UAP lowers the head of the patient's bed to 15 degrees. Why Positioning the patient with the head of the bed lowered will decrease ventilation.

Employee health test results reveal a tuberculosis (TB) skin test of 16-mm induration and a negative chest x-ray for a staff nurse working on the pulmonary unit. The nurse has no symptoms of TB and has never had a positive TB skin test before. Which information should the occupational health nurse plan to teach the staff nurse?

Use and side effects of isoniazid Why The nurse is considered to have a latent TB infection and should be treated with INH daily for 6 to 9 months.

Which finding by the nurse most specifically indicates that a patient is not able to effectively clear the airway?

Weak cough effort Why The weak cough effort indicates that the patient is unable to clear the airway effectively

An older adult is receiving standard multidrug therapy for tuberculosis (TB). Which finding should the nurse report to the health care provider?
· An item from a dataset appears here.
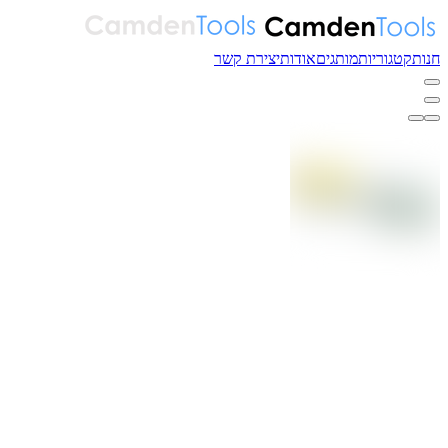
חנות
קטגוריות
מותגים
אודות
יצירת קשר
Yellow-tinged sclera Why Noninfectious hepatitis is a toxic effect of isoniazid, rifampin, and pyrazinamide, and patients who develop hepatotoxicity will need to use other medications

The nurse notes new onset confusion in an older patient who is normally alert and oriented. In which order should the nurse take the following actions? (Put a comma and a space between each answer choice [A, B, C, D].)

a. Obtain the O2 saturation. b. Check the patient's pulse rate. c. Document the change in status. d. Notify the health care provider. What order and Why Assessment for physiologic causes of new onset confusion such as pneumonia, infection, or perfusion problems should be the first action by the nurse. Airway and oxygenation should be assessed first, then circulation. After assessing the patient, the nurse should notify the health care provider. Finally, documentation of the assessments and care should be done.